[Extracted page text data]
•••

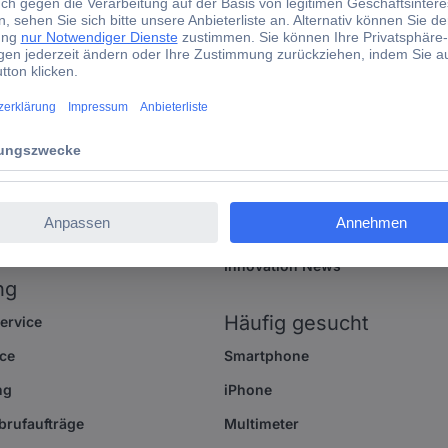
ationen
Kataloge
Newsletter
toure
Produktverzeichnis
ce
Markenverzeichnis
ice
Messen und Events
ieten
Aktuelle Vorteilsaktionen
Geschenkkarte
Innovation News
ng
Häufig gesucht
ervice
ce
Smartphone
ng
iPhone
brufaufträge
Multimeter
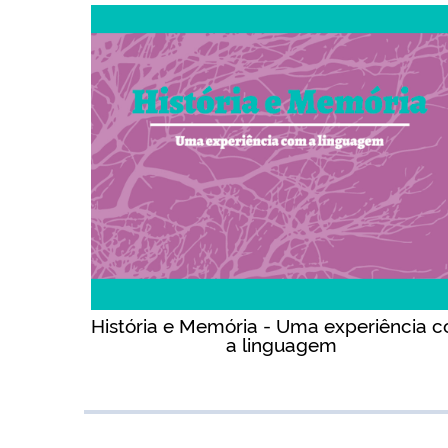
História e Memória - Uma experiência 
a linguagem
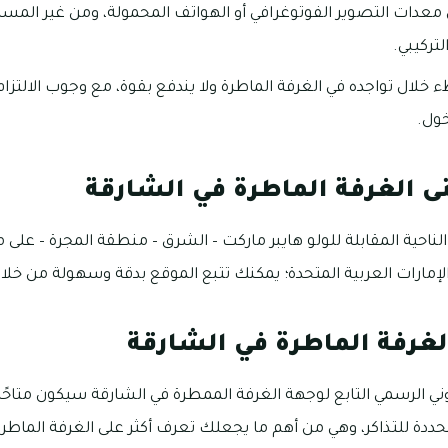
عدات التصوير الفوتوغرافي أو الهواتف المحمولة، ومن غير المس
تركيبي.
ء خلال تواجده في الغرفة الماطرة ولا يندفع بقوة، مع وجوب الالتزام
خول.
نى الغرفة الماطرة في الشارقة
الناحية المقابلة للولو هايبر ماركت – الشرق – منطقة المجرة – عل
 الإمارات العربية المتحدة؛ يمكنك تتبع الموقع بدقة وسهولة من خل
غرفة الماطرة في الشارقة
وني الرسمي التابع لوجهة الغرفة الممطرة في الشارقة سيكون متاحًا
حددة للتذاكر، وهي من أهم ما يجعلك تعرف أكثر على الغرفة الماط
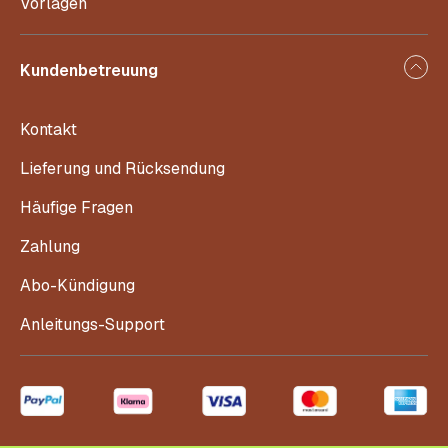
Vorlagen
Kundenbetreuung
Kontakt
Lieferung und Rücksendung
Häufige Fragen
Zahlung
Abo-Kündigung
Anleitungs-Support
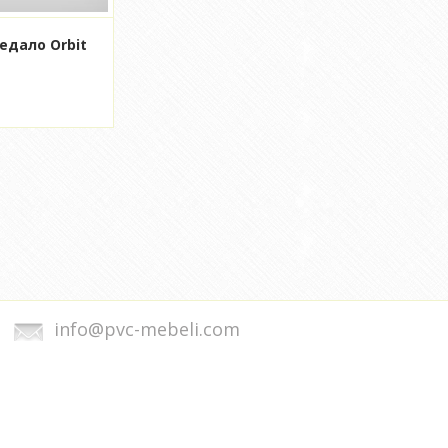
едало Orbit
info@pvc-mebeli.com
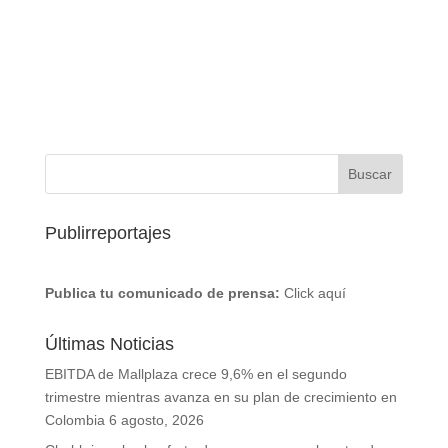
Publirreportajes
Publica tu comunicado de prensa:
Click aquí
Últimas Noticias
EBITDA de Mallplaza crece 9,6% en el segundo
trimestre mientras avanza en su plan de crecimiento en
Colombia
6 agosto, 2026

•••

• _TO DO_
Would you write each entry out again exactly, omitting the images?

• _SOLVED EXERCISE_
ationen
Kataloge
Newsletter
toure
Produktverzeichnis
ce
Markenverzeichnis
ice
Messen und Events
ieten
Aktuelle Vorteilsaktionen
Geschenkkarte
Innovation News
ng
Häufig gesucht
ervice
ce
Smartphone
ng
iPhone
brufaufträge
Multimeter
História e Memória - Uma experiência 
a linguagem
عدات التصوير الفوتوغرافي أو الهواتف المحمولة، ومن غير المس
تركيبي.
ء خلال تواجده في الغرفة الماطرة ولا يندفع بقوة، مع وجوب الالتزام
خول.
نى الغرفة الماطرة في الشارقة
الناحية المقابلة للولو هايبر ماركت – الشرق – منطقة المجرة – عل
 الإمارات العربية المتحدة؛ يمكنك تتبع الموقع بدقة وسهولة من خل
غرفة الماطرة في الشارقة
وني الرسمي التابع لوجهة الغرفة الممطرة في الشارقة سيكون متاحًا
حددة للتذاكر، وهي من أهم ما يجعلك تعرف أكثر على الغرفة الماط
Vorlagen
Kundenbetreuung
Kontakt
Lieferung und Rücksendung
Häufige Fragen
Zahlung
Abo-Kündigung
Anleitungs-Support
едало Orbit
info@pvc-mebeli.com
Publirreportajes
Publica tu comunicado de prensa:
Click aquí
Últimas Noticias
EBITDA de Mallplaza crece 9,6% en el segundo
trimestre mientras avanza en su plan de crecimiento en
Colombia
6 agosto, 2026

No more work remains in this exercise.